*** Opening Data records ***

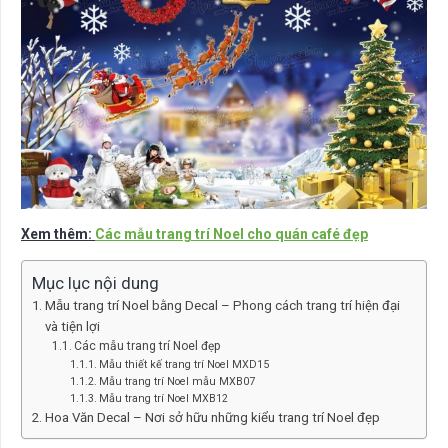
Xem thêm:
Các mẫu trang trí Noel cho quán café đẹp
Mục lục nội dung
Mẫu trang trí Noel bằng Decal – Phong cách trang trí hiện đại
và tiện lợi
Các mẫu trang trí Noel đẹp
Mẫu thiết kế trang trí Noel MXD15
Mẫu trang trí Noel mẫu MXB07
Mẫu trang trí Noel MXB12
Hoa Văn Decal – Nơi sở hữu những kiểu trang trí Noel đẹp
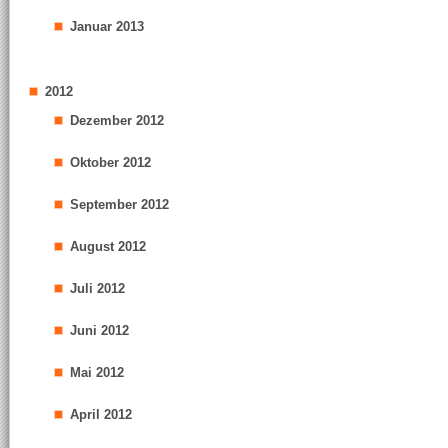
Januar 2013
2012
Dezember 2012
Oktober 2012
September 2012
August 2012
Juli 2012
Juni 2012
Mai 2012
April 2012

*** Closing Data records ***

Task description: Copy out all the lines of the records that include "trang".

Answer area:
Các mẫu trang trí Noel cho quán café đẹp
Mẫu trang trí Noel bằng Decal – Phong cách trang trí hiện đại
Các mẫu trang trí Noel đẹp
Mẫu thiết kế trang trí Noel MXD15
Mẫu trang trí Noel mẫu MXB07
Mẫu trang trí Noel MXB12
Hoa Văn Decal – Nơi sở hữu những kiểu trang trí Noel đẹp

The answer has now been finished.